Contract Categories: Business Operations - Voting Agreements
EX-10.4 6 c89886exv10w4.htm VOTING AGREEMENT exv10w4
 

EXHIBIT 10.4

VOTING AGREEMENT

     This VOTING AGREEMENT (“Agreement”) is made as of November 14, 2004, between Agis Industries (1983) Ltd., an Israeli public company (the “Company”), and the undersigned shareholder (“Shareholder”) of Perrigo Company, a Michigan corporation (“Buyer”).

RECITALS:

     WHEREAS, concurrently with the execution and delivery of this Agreement, Buyer, Perrigo Israel Opportunities Ltd., a private Israeli company and indirect wholly owned subsidiary of Buyer (“Merger Sub”), and the Company are entering into an Agreement and Plan of Merger of even date herewith (the “Merger Agreement”), pursuant to which Merger Sub will be merged with and into the Company, and the Company will become a wholly owned subsidiary of Buyer (the “Merger”);

     WHEREAS, the Board of Directors of Buyer has: (x) determined that the Merger Agreement (and the transactions contemplated thereby) are fair to, and in the best interests of, Buyer and its shareholders, (y) approved the Merger Agreement (and the transactions contemplated thereby); and (z) determined to recommend to the shareholders of Buyer to adopt and approve the Merger Agreement and the transactions contemplated thereby;

     WHEREAS, it is a condition to the willingness of the Company to enter into the Merger Agreement and to consummate the Merger that Shareholder undertake the obligations set forth in this Agreement; and

     WHEREAS, in order to induce the Company to enter into the Merger Agreement, Shareholder has agreed to enter into this Agreement.

     NOW, THEREFORE, in consideration of the foregoing premises and of the covenants and agreements set forth herein and intending to be legally bound hereby, the parties agree as follows:

1.           Definitions.

     (a)      Capitalized terms used herein but not otherwise defined shall have the meaning set forth in the Merger Agreement.

     (b)      “Buyer Common Stock” means shares of common stock, no par value, of Buyer.

     (c)      “Expiration Date” means the earlier to occur of (i) the Effective Time, (ii) the date on which the Merger Agreement is terminated pursuant to its terms or (iii) the mutual agreement of the Company and Shareholder to terminate this Agreement.

 


 

     (d)      “Subject Shares” means all shares of Buyer Common Stock owned by Shareholder as of the date of the Buyer Stockholders Meeting.

2.           Voting.

     (a)      Shareholder hereby agrees that, prior to the Expiration Date, at any meeting of the shareholders of Buyer, however called, and in any written action by consent of shareholders of Buyer, Shareholder shall cause to be counted as present thereat for purposes of establishing a quorum and shall vote, or cause to be voted, any and all Subject Shares owned by Shareholder as of the record date of such meeting or written consent in favor of the issuance of the Buyer Common Stock as contemplated by the Merger Agreement and in favor of any action in furtherance of the foregoing.

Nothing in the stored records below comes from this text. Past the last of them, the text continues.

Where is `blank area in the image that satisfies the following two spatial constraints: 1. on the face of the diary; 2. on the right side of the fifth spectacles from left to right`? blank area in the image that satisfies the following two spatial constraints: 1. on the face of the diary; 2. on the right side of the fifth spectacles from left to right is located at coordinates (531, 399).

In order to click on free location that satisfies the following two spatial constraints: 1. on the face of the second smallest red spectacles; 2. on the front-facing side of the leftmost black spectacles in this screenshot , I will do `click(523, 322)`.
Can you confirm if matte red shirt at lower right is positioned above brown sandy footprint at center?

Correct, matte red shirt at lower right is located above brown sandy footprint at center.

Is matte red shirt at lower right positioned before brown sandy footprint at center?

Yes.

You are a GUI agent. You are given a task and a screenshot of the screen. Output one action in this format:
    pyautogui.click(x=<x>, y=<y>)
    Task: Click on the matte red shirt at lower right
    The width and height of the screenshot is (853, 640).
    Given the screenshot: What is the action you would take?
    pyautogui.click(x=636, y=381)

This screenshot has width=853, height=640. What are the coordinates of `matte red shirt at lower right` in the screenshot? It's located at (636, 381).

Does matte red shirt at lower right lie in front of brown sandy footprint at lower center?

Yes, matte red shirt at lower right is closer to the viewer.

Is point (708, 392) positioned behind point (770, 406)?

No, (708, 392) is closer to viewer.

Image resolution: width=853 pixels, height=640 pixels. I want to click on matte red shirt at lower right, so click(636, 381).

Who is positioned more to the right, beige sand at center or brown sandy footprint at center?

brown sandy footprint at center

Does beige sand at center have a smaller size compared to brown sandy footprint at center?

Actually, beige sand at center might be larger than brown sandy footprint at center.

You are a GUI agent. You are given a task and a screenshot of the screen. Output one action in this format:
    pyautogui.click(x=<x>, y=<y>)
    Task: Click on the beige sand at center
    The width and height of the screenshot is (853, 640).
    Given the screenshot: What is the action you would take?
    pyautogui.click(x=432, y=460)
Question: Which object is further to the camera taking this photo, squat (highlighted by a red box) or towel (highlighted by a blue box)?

     (b)      Prior to the Expiration Date, Shareholder shall not enter into any agreement or understanding with any Person to vote or give instructions in any manner inconsistent with clause “(i)” of this Section 2(a).

3.           Grant of Proxy; Appointment of Proxy.

     (a)      In furtherance of the transactions contemplated hereby and by the Merger Agreement, and in order to secure the performance by Shareholder of Shareholder’s duties under this Agreement, Shareholder, concurrently with the execution of this Agreement, shall execute, in accordance with the provisions of applicable law, and deliver to the Company an irrevocable proxy, substantially in the form of Annex A hereto unless a different form is specified in Buyer’s Articles of Incorporation or Bylaws (in which case the proxy shall meet the requirements of Buyer’s Articles of Incorporation and Bylaws) (the “Proxy”).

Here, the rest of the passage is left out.